WE HAVE A HISTORY OF LOSSES AND ANTICIPATE FUTURE LOSSES

    We have accumulated losses of approximately $22.2 million since inception in
October 1996 through March 31, 2000 and expect to incur net losses in the
future. Losses were approximately $10.5 million for the year ended
September 30, 1999 and approximately $6.4 million for the first six months of
fiscal 2000. We anticipate continuing to incur significant sales and marketing,
research and development and general and administrative expenses and, as a
result, we will need to generate higher revenues to achieve and sustain
profitability. We cannot be certain we will realize sufficient revenues to
achieve profitability.

BECAUSE OF OUR LIMITED OPERATING HISTORY IT IS DIFFICULT FOR US TO PREDICT
FUTURE RESULTS OF OPERATIONS

    We commenced operations in March 1997 and our first product became generally
available in February 1999. Due to our limited operating history, it is
difficult for us to predict future results of operations.

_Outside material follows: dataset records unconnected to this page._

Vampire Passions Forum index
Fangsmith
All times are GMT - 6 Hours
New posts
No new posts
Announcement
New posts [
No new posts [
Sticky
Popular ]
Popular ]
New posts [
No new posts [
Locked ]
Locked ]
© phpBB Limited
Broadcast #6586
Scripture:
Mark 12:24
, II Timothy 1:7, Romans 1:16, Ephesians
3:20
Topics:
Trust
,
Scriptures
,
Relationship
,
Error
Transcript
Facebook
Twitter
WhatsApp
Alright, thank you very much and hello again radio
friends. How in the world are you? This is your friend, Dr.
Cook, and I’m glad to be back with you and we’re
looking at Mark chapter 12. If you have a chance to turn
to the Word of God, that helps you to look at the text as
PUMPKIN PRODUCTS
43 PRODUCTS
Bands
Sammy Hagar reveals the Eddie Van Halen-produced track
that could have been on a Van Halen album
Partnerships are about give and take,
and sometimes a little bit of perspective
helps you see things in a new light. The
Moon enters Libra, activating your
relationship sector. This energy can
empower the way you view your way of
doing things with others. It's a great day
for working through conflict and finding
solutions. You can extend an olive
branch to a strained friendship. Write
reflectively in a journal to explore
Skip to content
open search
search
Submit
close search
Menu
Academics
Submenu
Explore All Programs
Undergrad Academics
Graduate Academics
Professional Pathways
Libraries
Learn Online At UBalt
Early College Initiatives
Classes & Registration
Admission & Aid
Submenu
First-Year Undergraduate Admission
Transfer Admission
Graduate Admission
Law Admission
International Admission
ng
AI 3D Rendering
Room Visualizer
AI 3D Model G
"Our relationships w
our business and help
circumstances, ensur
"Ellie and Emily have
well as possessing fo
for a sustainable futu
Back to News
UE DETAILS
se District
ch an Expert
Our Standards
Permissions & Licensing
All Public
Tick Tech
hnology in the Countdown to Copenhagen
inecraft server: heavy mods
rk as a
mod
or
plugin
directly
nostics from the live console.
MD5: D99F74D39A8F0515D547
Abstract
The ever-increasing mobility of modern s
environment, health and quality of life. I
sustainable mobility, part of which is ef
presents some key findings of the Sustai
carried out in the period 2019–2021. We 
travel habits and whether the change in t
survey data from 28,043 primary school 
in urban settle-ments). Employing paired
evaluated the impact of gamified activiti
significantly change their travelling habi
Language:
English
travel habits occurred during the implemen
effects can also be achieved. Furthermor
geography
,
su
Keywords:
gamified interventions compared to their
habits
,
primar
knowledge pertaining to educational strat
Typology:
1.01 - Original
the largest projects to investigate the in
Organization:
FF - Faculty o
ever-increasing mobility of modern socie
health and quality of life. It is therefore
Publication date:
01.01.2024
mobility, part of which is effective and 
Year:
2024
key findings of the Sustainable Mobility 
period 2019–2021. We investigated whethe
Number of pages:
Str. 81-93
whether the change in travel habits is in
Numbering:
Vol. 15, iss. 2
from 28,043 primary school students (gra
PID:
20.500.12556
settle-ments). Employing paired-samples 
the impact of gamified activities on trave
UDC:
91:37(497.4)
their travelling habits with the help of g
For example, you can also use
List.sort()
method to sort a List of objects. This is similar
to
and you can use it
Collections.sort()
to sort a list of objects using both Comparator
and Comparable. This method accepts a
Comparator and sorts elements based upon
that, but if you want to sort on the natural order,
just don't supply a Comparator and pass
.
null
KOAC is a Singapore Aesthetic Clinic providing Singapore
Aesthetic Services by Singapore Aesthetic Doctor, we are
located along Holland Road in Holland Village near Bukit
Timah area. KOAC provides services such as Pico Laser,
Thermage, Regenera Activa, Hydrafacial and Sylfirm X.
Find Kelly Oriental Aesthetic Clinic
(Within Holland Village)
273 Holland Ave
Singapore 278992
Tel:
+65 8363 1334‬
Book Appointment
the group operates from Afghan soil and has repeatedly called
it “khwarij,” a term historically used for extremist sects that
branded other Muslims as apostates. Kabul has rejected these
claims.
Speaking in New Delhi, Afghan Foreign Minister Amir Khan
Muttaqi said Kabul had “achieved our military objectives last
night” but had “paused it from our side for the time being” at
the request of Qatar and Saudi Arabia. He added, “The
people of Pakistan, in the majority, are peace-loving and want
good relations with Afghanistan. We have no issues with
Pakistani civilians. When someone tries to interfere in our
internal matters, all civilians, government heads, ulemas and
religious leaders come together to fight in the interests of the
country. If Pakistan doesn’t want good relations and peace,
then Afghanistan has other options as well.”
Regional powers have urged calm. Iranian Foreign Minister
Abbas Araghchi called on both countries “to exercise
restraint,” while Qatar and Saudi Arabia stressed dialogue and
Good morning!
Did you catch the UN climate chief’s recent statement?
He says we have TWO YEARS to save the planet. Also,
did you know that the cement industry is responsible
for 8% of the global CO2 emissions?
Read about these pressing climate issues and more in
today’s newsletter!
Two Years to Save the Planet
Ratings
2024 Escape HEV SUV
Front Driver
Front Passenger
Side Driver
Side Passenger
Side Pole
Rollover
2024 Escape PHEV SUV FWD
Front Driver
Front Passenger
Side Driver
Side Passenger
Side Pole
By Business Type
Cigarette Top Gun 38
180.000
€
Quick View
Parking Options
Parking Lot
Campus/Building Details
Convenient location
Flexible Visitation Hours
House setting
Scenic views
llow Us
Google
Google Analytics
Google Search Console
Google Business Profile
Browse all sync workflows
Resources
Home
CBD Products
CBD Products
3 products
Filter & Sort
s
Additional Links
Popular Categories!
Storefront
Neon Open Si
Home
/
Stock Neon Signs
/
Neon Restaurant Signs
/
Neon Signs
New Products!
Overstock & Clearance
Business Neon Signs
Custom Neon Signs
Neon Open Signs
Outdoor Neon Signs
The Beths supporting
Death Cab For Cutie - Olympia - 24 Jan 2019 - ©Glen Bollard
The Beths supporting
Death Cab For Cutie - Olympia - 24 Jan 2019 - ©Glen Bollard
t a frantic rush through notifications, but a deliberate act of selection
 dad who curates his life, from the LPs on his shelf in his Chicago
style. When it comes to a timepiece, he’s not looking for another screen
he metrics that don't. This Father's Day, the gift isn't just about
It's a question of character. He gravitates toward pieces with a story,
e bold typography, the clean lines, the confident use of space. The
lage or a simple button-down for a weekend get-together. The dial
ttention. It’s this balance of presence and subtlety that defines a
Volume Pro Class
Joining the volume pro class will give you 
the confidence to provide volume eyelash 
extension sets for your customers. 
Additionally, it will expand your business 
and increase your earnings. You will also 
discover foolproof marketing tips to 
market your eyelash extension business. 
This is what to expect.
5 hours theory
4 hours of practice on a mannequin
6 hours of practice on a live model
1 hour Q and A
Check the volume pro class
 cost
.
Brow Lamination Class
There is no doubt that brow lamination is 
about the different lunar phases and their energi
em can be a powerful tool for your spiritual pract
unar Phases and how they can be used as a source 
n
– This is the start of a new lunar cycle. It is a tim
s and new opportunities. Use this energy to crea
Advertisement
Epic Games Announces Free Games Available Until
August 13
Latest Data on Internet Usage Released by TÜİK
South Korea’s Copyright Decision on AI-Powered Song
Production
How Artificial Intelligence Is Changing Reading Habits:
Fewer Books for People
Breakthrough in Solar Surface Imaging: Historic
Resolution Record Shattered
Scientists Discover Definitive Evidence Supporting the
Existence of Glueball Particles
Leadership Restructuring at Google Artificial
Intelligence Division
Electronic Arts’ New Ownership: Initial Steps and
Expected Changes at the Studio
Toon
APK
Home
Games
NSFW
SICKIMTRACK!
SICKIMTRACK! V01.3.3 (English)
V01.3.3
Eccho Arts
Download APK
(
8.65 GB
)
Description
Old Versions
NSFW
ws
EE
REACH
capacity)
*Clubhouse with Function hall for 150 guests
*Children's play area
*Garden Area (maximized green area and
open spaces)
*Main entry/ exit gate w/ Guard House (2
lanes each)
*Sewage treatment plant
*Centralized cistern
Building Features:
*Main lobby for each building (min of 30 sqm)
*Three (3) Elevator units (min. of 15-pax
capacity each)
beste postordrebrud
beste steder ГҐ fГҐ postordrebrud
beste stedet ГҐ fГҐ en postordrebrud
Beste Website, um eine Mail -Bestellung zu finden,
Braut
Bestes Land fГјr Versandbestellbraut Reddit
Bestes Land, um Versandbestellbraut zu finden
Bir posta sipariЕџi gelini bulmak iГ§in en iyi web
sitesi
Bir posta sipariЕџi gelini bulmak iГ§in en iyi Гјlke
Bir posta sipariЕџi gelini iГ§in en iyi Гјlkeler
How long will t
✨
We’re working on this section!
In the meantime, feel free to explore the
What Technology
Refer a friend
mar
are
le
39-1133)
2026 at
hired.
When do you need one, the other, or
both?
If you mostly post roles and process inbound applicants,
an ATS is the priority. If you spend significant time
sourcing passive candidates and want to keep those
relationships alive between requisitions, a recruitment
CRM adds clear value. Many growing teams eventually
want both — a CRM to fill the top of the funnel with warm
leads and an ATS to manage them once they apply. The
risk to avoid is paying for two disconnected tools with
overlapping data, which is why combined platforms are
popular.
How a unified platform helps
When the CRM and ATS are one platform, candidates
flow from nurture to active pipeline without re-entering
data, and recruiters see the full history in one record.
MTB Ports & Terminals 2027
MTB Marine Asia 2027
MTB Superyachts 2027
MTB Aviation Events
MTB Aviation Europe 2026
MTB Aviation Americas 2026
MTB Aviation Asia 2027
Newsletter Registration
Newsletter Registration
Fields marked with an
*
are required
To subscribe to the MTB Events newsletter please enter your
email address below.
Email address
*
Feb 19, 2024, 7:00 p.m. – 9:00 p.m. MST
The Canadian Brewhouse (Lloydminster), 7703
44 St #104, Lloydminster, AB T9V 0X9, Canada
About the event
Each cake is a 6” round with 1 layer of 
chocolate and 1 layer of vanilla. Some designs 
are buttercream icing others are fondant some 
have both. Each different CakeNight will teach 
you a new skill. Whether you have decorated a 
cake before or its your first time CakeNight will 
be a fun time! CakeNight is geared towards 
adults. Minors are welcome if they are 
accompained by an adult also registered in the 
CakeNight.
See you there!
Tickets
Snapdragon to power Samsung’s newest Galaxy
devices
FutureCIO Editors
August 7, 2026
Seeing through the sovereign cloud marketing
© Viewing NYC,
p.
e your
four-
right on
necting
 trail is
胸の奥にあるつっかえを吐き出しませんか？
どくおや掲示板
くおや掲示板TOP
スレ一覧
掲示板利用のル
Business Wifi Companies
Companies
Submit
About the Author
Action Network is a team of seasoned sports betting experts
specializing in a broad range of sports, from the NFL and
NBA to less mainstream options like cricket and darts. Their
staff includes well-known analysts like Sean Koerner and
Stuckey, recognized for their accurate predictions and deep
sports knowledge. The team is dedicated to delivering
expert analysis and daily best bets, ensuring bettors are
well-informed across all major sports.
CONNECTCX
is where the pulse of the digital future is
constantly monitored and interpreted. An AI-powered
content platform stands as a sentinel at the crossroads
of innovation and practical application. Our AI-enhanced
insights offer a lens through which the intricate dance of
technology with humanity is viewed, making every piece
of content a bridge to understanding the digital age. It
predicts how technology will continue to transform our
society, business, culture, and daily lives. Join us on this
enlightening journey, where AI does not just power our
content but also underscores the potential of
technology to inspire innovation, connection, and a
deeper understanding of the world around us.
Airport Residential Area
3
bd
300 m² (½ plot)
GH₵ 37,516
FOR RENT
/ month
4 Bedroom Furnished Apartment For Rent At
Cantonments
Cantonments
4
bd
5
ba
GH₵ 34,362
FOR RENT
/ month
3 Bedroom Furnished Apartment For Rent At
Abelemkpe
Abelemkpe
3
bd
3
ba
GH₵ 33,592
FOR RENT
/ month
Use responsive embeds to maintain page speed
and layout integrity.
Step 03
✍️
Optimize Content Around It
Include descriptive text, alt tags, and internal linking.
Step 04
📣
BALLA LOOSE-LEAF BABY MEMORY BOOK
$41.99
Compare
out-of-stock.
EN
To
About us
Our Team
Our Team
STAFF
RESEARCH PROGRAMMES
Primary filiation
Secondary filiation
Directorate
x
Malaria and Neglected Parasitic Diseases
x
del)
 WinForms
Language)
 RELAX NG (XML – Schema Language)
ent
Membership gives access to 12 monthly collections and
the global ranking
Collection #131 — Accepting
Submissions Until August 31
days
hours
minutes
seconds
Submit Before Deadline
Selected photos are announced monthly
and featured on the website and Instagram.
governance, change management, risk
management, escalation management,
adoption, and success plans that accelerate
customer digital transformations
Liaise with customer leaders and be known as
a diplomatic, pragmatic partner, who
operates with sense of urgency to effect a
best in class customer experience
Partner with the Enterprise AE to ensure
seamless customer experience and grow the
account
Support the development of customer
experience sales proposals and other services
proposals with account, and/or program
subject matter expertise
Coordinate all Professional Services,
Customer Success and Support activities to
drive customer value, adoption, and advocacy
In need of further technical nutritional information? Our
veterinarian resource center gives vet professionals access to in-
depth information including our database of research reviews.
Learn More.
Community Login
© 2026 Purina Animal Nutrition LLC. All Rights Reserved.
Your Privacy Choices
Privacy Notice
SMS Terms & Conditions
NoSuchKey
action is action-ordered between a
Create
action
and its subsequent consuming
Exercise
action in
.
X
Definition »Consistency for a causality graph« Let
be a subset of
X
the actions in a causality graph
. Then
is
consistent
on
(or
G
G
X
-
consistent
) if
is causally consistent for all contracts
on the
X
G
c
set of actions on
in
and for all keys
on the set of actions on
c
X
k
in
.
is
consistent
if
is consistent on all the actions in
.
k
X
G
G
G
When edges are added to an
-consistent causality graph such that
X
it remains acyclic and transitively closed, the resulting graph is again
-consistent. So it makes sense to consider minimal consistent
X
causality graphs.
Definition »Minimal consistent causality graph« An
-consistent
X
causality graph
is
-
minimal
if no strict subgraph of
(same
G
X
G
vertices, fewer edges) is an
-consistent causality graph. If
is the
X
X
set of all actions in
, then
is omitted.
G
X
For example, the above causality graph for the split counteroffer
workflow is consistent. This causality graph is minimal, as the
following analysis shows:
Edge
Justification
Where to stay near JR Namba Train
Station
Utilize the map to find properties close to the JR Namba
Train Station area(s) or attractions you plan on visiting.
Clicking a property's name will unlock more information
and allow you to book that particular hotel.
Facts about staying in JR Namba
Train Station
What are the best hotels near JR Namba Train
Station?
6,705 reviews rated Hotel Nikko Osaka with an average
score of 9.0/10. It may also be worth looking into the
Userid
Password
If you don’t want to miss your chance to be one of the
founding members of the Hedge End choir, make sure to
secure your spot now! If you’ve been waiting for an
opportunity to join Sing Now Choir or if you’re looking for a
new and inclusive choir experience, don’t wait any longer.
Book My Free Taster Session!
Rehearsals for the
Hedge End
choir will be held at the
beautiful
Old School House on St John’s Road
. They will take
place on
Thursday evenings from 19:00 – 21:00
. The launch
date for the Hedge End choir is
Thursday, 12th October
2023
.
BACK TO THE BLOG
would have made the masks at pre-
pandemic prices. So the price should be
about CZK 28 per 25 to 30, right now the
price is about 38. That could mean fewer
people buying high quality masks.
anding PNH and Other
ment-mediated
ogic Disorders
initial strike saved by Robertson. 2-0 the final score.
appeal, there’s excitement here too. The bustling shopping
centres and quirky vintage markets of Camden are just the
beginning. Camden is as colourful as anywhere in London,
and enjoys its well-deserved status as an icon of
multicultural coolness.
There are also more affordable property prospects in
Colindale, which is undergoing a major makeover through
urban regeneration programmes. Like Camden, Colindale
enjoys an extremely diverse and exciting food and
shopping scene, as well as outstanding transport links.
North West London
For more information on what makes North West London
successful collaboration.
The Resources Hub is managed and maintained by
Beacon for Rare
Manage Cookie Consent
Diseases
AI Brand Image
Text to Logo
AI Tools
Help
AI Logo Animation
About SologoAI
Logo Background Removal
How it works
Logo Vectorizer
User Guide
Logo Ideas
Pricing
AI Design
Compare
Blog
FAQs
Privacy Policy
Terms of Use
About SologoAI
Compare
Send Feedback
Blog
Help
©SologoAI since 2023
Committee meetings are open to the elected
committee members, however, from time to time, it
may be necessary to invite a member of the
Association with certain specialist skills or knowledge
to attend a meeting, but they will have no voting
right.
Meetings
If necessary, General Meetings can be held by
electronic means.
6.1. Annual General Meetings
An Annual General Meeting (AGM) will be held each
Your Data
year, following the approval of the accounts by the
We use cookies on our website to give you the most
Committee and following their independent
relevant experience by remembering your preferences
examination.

You should consider
our business and prospects in light of the risks typically encountered by
companies in their early stages of development, particularly those in rapidly
evolving markets such as the data communications equipment market. We cannot be
certain that we will successfully address these risks.

OUR OPERATING RESULTS ARE LIKELY TO FLUCTUATE SIGNIFICANTLY AND CAUSE OUR STOCK
PRICE TO BE VOLATILE WHICH COULD CAUSE THE VALUE OF YOUR INVESTMENT IN OUR
COMPANY TO DECLINE

    Our quarterly or annual operating results are likely to fluctuate
significantly in the future due to a variety of factors, many of which are
outside of our control. If our operating results do not meet the expectations of
securities analysts, the trading price of our common stock could significantly
decline which may cause the value of your investment in our company to decline.
In addition, the value of your investment could be impacted by investor
perception of the Internet and emerging data communications sectors generally,
independent of the operating performance of our company or other similar
companies. Some of the factors that could affect our quarterly or annual
operating results or impact the market price of our common stock include:

    - our ability to develop, manufacture, market and support our products and
      product enhancements;

    - the timing and amount of, or cancellation or rescheduling of, orders for
      our products, particularly large orders from key customers;

    - our ability to retain key management, sales and marketing and engineering
      personnel;

    - announcements, new product introductions and price reductions in products
      offered by our competitors;

    - our ability to obtain sufficient supplies of sole or limited source
      components for our products;

    - a decrease in the average selling prices of our products;

    - changes in costs of components which we include in our products; and

    - the mix of products that we sell and the mix of distribution channels
      through which they are sold.

    Due to these and other factors, quarterly or annual revenues, expenses and
results of operations could vary significantly in the future, and
period-to-period comparisons should not be relied upon as indications of future
performance.

                           Page 13 of 23 Total Pages
<PAGE>
THE LOSS OF ANY SIGNIFICANT CUSTOMER COULD CAUSE OUR REVENUE TO DECLINE

    The loss of any of our significant customers could cause our revenue to
decline and thus have a material adverse effect on our business, financial
condition and results of operations. Our products became generally available in
February 1999 and to date we have only sold products to a limited number of
customers. Unless and until we diversify and expand our customer base, our
future success will significantly depend upon a limited number of customers.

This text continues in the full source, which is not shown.